DOCO Thoughts – Machine Learning

August 15, 2017

Advanced data analytics technology today can magnify text (or data) that is indistinct and brings it into more granular focus with practical benefits for insurance companies and their clients.

The Power of Machine Learning 
What we mean by human knowledge is our understanding of the world around us. Today’s IoT sensors provide a platform that enable us to use Machine Learning to model the world in ways we can’t possibly imagine right now.

The implications for a sector such as insurance are that it will allow us to move away from a predictive modelling environment where we seek to ask what might happen? We already have many sophisticated and established tools and models to help us do that.

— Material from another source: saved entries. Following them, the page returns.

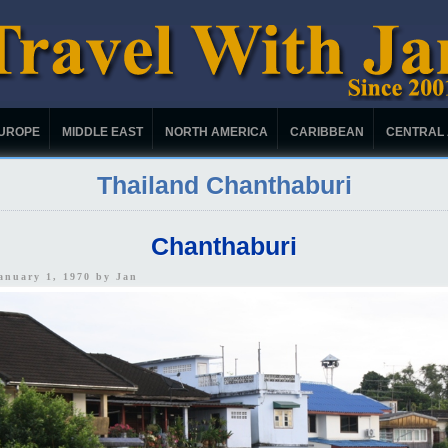
UROPE
MIDDLE EAST
NORTH AMERICA
CARIBBEAN
CENTRAL
Thailand Chanthaburi
Chanthaburi
January 1, 1970 by
Jan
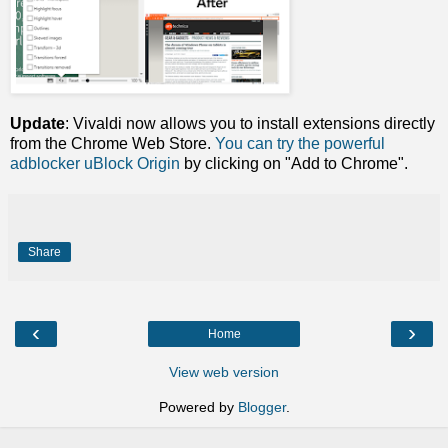
Update
: Vivaldi now allows you to install extensions directly
from the Chrome Web Store.
You can try the powerful
adblocker uBlock Origin
by clicking on "Add to Chrome".
Share
‹
›
Home
View web version
Powered by
Blogger
.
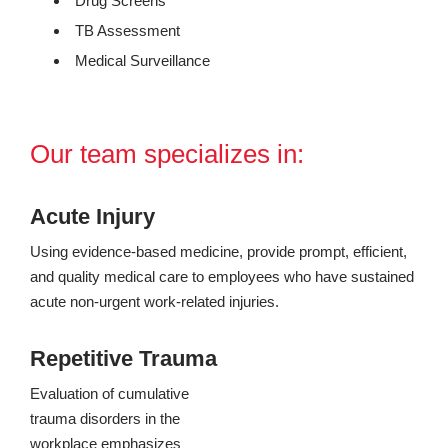
Drug Screens
TB Assessment
Medical Surveillance
Our team specializes in:
Acute Injury
Using evidence-based medicine, provide prompt, efficient,
and quality medical care to employees who have sustained
acute non-urgent work-related injuries.
Repetitive Trauma
Evaluation of cumulative
trauma disorders in the
workplace emphasizes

The power of Machine Learning is that it should be able to move us into a world of preventive modelling where we don’t just say what is going to happen or what could happen but also how can we influence that?

What are the things that we need to be able to do in order to prevent claims or manage our risk internally? The ultimate goal is a market that progresses to dynamic risk management, real time exposure modelling, and real time exposure management.

According to Jason Cabral, Chief Actuary, Markerstudy, speaking at a recent TOM event that was organised by Artelligen in the Lloyd’s building:

“At last year’s Gyro Conference for actuaries delegates talked about Machine Learning and its applications for pricing, reserving, modelling and the future of the insurance industry. There is a certain amount of scaremongering about Machine Learning taking away jobs but I don’t think that is going to happen. Machine Learning will supplement Generalised Linear Models (GLMs) to actually provide more information.”

Machine Learning Myths 
A number of myths have grown up around Machine Learning’s potential applications. Driverless cars are frequently hyped up, drones, robotics are said to be the only areas where Machine Learning can have a huge impact but that is not necessarily true.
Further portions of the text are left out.